Small House of Everything

Saturday, January 25, 2020

THIS MAGAZINE IS HAUNTED #5 (JUNE 1952)

As with The Cryptkeeper, The Old Witch, and others, Fawcett Comics' This Magazine Is Haunted had a character who introduced each story of horror and the supernatural; in this case it was Doctor Death -- a lipless ghoul-like man with deep pits for eyes, pointed ears, and wearing a top hat and opera cape.  Unlike other such characters, Doctor Death had no sense of ghoulish humor; he juisy told it like it was in as frightening a manner possible.

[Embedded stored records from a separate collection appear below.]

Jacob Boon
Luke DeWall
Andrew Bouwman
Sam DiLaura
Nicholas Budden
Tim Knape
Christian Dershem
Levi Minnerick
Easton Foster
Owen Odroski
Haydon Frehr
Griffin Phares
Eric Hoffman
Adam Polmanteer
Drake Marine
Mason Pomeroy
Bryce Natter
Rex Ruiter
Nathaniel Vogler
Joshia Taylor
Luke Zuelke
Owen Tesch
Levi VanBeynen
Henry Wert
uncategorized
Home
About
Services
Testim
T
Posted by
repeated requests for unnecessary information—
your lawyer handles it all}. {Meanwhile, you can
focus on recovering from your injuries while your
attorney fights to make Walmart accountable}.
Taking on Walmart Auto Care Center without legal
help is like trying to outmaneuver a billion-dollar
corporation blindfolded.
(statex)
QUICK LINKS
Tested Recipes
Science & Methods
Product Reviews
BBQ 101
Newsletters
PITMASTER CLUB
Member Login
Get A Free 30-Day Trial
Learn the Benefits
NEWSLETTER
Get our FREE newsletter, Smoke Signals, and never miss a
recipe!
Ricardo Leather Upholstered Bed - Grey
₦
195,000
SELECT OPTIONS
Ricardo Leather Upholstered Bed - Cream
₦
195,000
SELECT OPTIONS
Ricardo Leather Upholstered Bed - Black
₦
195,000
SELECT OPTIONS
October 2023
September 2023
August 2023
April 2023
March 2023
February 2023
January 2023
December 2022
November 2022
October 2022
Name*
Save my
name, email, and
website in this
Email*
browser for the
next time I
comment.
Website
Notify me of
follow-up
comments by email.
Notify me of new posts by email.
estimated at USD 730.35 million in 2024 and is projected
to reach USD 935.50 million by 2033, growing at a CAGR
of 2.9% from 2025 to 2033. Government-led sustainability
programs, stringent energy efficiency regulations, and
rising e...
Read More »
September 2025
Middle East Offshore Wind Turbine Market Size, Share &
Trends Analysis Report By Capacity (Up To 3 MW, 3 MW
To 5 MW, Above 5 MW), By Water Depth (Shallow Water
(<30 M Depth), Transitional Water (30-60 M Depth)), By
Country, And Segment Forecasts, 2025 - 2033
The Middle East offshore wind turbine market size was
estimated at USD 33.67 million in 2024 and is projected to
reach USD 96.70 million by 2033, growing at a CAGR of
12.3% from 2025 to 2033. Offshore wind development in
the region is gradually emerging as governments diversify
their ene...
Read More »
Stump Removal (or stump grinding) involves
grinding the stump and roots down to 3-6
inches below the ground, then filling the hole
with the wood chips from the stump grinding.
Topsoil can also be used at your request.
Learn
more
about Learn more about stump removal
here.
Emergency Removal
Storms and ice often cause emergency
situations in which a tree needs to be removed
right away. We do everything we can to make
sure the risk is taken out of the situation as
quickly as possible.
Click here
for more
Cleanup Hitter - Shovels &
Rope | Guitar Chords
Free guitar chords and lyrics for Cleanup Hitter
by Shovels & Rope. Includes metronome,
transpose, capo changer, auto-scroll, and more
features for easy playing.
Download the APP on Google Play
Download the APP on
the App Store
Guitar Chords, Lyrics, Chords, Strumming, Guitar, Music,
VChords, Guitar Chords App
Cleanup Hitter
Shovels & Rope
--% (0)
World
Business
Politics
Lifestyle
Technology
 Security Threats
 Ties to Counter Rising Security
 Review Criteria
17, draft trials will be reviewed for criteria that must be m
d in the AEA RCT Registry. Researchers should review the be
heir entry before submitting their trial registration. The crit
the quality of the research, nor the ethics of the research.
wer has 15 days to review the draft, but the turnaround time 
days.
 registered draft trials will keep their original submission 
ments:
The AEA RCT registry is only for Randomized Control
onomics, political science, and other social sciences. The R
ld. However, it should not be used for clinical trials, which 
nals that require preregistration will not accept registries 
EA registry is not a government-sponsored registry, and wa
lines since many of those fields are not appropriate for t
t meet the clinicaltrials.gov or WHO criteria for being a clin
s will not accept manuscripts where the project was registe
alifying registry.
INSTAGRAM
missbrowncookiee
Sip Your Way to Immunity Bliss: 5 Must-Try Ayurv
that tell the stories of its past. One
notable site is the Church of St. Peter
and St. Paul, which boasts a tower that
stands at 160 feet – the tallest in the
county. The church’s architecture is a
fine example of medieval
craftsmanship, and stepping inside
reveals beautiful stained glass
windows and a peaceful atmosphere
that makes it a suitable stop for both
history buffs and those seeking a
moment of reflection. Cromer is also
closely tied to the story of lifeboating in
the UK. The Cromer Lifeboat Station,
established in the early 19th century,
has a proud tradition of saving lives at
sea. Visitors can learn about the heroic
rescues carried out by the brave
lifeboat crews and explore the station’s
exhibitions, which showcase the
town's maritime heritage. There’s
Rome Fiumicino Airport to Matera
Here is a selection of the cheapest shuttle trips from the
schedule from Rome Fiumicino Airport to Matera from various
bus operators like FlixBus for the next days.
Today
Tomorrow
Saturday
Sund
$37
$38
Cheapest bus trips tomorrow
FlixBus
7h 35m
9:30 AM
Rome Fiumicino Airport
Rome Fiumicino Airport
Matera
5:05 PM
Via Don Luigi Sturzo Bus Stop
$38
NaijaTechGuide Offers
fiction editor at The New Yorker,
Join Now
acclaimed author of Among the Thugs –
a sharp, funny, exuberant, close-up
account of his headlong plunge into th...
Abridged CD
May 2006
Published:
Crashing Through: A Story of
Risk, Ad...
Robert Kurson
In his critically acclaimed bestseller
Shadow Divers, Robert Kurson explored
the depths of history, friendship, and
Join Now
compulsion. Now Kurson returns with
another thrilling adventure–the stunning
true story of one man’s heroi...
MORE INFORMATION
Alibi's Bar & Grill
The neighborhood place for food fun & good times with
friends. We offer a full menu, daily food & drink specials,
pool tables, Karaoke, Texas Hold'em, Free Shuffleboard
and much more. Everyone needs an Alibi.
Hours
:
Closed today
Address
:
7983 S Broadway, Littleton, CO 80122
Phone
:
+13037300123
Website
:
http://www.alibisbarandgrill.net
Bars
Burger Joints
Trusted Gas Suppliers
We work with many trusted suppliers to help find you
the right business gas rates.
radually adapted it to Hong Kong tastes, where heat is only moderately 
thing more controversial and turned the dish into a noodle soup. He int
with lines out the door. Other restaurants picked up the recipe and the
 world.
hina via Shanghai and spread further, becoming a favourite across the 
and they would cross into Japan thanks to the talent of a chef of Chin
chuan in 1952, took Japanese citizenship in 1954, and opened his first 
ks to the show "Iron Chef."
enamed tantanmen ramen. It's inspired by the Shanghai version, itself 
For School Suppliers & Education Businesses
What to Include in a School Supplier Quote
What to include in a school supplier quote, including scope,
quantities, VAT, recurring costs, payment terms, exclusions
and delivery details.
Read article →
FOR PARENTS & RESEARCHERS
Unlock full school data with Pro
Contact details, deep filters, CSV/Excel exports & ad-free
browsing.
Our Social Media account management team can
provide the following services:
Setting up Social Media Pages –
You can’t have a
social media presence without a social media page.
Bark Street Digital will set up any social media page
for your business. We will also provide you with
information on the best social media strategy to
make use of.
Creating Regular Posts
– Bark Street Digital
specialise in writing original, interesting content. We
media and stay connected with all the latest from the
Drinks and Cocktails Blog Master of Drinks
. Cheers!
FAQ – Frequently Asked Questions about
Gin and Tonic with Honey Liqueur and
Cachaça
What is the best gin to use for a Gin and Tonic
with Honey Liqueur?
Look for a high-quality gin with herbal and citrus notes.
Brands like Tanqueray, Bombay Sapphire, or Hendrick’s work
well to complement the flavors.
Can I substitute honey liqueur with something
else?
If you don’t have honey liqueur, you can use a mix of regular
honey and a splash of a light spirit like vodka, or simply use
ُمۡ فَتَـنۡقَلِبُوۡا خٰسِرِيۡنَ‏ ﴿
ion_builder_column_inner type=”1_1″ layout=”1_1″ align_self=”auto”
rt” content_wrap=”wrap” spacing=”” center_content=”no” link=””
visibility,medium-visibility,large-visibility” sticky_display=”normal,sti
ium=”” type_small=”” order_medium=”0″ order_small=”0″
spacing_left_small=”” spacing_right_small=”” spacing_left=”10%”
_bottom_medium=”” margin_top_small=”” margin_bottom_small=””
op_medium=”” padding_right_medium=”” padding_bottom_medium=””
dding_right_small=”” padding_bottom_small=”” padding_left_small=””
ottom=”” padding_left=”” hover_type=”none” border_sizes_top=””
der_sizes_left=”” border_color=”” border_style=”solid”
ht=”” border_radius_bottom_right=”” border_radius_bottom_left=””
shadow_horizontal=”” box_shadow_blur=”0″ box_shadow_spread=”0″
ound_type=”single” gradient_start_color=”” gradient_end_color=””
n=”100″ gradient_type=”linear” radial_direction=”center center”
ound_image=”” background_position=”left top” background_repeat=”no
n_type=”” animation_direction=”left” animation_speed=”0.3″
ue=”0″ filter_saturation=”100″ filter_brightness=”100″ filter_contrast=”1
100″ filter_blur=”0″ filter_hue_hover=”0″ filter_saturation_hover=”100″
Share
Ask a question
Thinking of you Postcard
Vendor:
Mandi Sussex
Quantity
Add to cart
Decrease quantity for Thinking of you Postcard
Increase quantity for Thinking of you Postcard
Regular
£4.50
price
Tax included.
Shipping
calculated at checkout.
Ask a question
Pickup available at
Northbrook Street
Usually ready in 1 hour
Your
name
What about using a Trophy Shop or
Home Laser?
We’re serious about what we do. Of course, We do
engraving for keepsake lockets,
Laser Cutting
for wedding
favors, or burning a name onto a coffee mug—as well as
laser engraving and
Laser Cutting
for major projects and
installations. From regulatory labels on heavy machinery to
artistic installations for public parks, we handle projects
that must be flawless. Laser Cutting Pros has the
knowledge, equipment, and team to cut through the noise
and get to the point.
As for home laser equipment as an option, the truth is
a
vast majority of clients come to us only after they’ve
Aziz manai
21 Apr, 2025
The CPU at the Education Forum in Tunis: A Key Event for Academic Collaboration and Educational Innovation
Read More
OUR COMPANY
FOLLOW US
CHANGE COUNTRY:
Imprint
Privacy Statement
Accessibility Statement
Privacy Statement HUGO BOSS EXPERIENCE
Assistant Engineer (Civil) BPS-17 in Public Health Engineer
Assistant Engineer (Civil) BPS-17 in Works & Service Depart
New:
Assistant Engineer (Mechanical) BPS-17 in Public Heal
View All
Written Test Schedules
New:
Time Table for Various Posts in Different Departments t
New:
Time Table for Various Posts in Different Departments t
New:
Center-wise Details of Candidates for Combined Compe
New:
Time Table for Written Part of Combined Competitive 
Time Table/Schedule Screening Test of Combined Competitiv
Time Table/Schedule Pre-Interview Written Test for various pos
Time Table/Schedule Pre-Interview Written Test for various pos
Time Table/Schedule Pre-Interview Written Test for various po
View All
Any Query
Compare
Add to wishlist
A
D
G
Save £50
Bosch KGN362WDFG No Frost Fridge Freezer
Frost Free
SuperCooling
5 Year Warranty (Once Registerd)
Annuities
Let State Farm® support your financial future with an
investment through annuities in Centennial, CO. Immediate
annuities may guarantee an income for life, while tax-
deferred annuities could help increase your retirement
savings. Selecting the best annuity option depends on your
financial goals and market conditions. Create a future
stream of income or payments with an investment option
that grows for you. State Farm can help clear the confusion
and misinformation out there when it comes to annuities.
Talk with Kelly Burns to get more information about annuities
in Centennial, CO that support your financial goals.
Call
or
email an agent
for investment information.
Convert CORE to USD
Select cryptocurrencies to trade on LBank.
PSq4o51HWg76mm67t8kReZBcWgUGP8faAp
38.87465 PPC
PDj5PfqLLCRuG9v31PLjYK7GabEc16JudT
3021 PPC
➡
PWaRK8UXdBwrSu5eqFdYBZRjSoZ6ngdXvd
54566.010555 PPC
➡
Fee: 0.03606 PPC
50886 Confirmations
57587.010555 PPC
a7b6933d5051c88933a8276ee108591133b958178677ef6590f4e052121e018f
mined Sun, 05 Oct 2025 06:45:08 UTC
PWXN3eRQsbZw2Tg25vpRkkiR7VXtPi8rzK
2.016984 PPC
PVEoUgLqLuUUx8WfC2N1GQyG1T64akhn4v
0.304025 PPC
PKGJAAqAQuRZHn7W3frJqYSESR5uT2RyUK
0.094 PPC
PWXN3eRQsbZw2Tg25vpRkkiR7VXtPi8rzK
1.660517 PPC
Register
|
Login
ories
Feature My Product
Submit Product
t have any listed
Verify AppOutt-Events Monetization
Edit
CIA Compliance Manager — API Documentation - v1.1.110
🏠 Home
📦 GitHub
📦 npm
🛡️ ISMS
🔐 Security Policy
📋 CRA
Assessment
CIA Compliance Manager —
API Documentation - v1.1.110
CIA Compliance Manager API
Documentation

I don't know if this is typical for the whole series but, as several commentators noted, the artwork is great but the colorist did a lousy job, lessening the impact of each tale.  O well.

Let us begin.

"Something moved in the leeching mud---slimy and serpentilian!  Some weird unearthly form that poked and clawed and reached out for 'Goldie' Ricon---to submerge him forever in...The Slithering Horror of Skontog Swamp!"  Goldie is on Death Row in Skontog Penitentiary and is next in line to be executed.  He managed to escape by holding the warden captive, which brought him to the dreaded Skontog Swamp, where every other escapee before him returned a drooling madman.  Chased by guards and hounds, he lies flat on the swamp floor and smells something like burning flesh.  Rising above him is a dark, misshapen monster with charred flesh,  rawling on all fours and pulling at him, trying to drag him further into the swamp.  Now other monsters are rising from the swamp.  Goldie manages to escape them but not before one bites him on the shoulder.  Somehow he made it through the swamp and managed to contact members of his gang.  Hiding out in a large house, his shoulder wound grows worse, he becomes pale and his eyes grow haunted.  He finds himself walking unconsciously through town, images of those swamp things surrounding him.  He begins to lose his grip on sanity.  Soon he is recaptured and finally sent to the electric chair.  He is supposed to be dead but Goldie finds himself back in the swamp, surrounded by the slithering creatures of his dreams, only to find that he is now one of them -- "the electrocuted dead -- seeking vainly forever to cool our charred flesh in the swamp, from the burns of the electric chair!"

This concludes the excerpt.